Long-term outcomes of patients implanted with a HeartMate 3 left ventricular assist device - a real-world, single center, observational study

Scritto il 11/03/2026
da Stijn Legtenberg

ESC Heart Fail. 2026 Mar 11:xvag074. doi: 10.1093/eschf/xvag074. Online ahead of print.

ABSTRACT

AIMS: Left ventricular assist device (LVAD) therapy is an established treatment modality for patients with advanced heart failure with reduced ejection fraction (HFrEF). This study aimed to evaluate the long-term outcomes of patients implanted with a Heartmate 3 LVAD.

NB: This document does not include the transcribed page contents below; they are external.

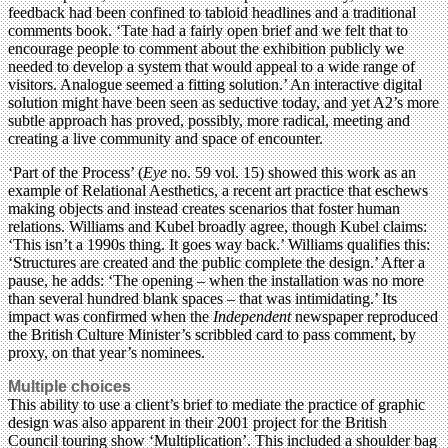
feedback had been confined to tabloid headlines and a traditional
comments book. ‘Tate had a fairly open brief and we felt that to
encourage people to comment about the exhibition publicly we
needed to develop a system that would appeal to a wide range of
visitors. Analogue seemed a fitting solution.’ An interactive digital
solution might have been seen as seductive today, and yet A2’s more
subtle approach has proved, possibly, more radical, meeting and
creating a live community and space of encounter.
‘Part of the Process’ (
Eye
no. 59 vol. 15) showed this work as an
example of Relational Aesthetics, a recent art practice that eschews
making objects and instead creates scenarios that foster human
relations. Williams and Kubel broadly agree, though Kubel claims:
‘This isn’t a 1990s thing. It goes way back.’ Williams qualifies this:
‘Structures are created and the public complete the design.’ After a
pause, he adds: ‘The opening – when the installation was no more
than several hundred blank spaces – that was intimidating.’ Its
impact was confirmed when the
Independent
newspaper reproduced
the British Culture Minister’s scribbled card to pass comment, by
proxy, on that year’s nominees.
Multiple choices
This ability to use a client’s brief to mediate the practice of graphic
design was also apparent in their 2001 project for the British
Council touring show ‘Multiplication’. This included a shoulder bag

METHOD: We included 176 patients who were implanted with a HeartMate 3 LVAD at the University Medical Center Groningen (UMCG) between 2016 and 2025. The primary outcome of interest was on device survival. Secondary outcomes were major adverse events (including device dysfunction, major bleeding, device-related infections, ventricular tachycardia, cerebrovascular events and heart failure hospitalizations) stratified according to LVAD treatment strategy.

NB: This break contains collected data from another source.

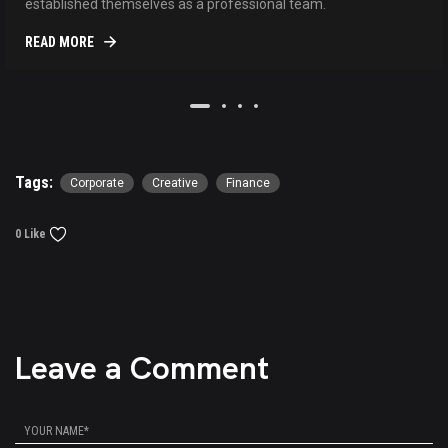
established themselves as a professional team.
READ MORE
Tags:
Corporate
Creative
Finance
0 Like
Leave a Comment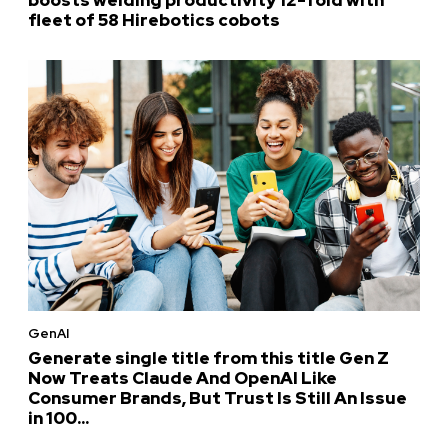
fleet of 58 Hirebotics cobots
GenAI
Generate single title from this title Gen Z
Now Treats Claude And OpenAI Like
Consumer Brands, But Trust Is Still An Issue
in 100...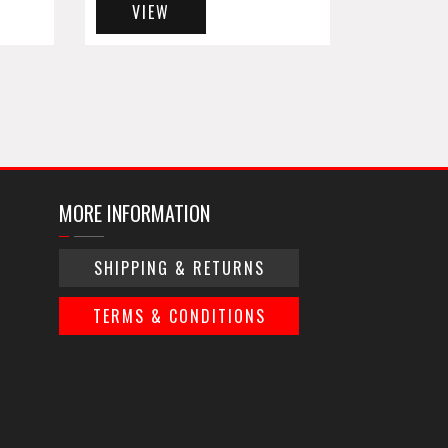
VIEW
MORE INFORMATION
SHIPPING & RETURNS
TERMS & CONDITIONS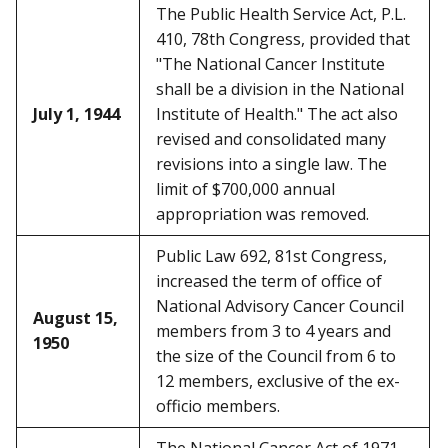
The Public Health Service Act, P.L.
410, 78th Congress, provided that
"The National Cancer Institute
shall be a division in the National
July 1, 1944
Institute of Health." The act also
revised and consolidated many
revisions into a single law. The
limit of $700,000 annual
appropriation was removed.
Public Law 692, 81st Congress,
increased the term of office of
National Advisory Cancer Council
August 15,
members from 3 to 4 years and
1950
the size of the Council from 6 to
12 members, exclusive of the ex-
officio members.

RESULTS: Mean age at implantation was 56 ± 11 years, and 26% were female. The initial device strategy was bridge to transplant (BTT) in 24%, destination therapy (DT) in 34%, and bridge to decision (BTD) in 42%. Overall survival was 87%, 82% and 61% at 1, 2 and 5 years respectively. Kaplan-Meier analysis suggested longer on-device survival in BTT compared with DT patients, although interpretation is limited by differential censoring due to transplantation. Device-related infections and heart failure hospitalizations were the most common major adverse events, occurring 0.29 and 0.18 events per patient-year at risk, respectively. Device dysfunction and cerebrovascular events were rare, with incidence rates of 0.04 and 0.02 events per patient-year at risk, respectively. No LVAD pump thrombosis events were recorded during this time period.

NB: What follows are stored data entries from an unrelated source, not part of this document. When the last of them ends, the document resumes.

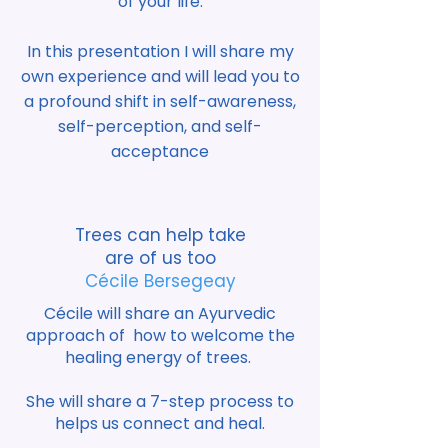
of your life.
In this presentation I will share my
own experience and will lead you to
a profound shift in self-awareness,
self-perception, and self-
acceptance
Trees can help take
are of us too
Cécile Bersegeay
Cécile will share an Ayurvedic
approach of how to welcome the
healing energy of trees.
She will share a 7-step process to
helps us connect and heal.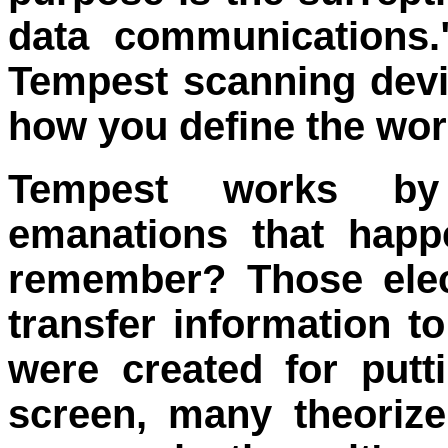
data communications.
Tempest scanning devi
how you define the wor
Tempest works by
emanations that happ
remember? Those elec
transfer information to
were created for put
screen, many theoriz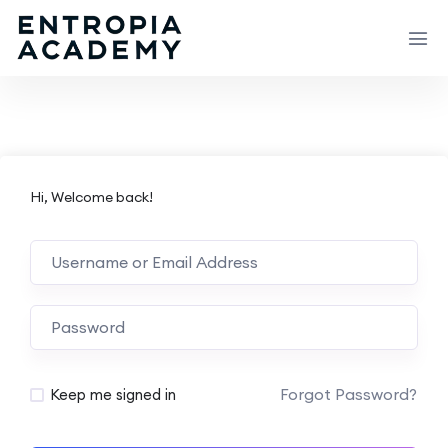
Hi, Welcome back!
Forgot Password?
Keep me signed in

CONCLUSION: Long-term survival on HeartMate 3 LVAD support exceeded 60% at 5 years in this single-center cohort. While adverse events such as device related infections and heart failure hospitalizations continue to pose a substantial clinical challenge, the incidence of thrombotic complications was low, underscoring improvement in clinical outcomes with current generation centrifugal LVAD devices.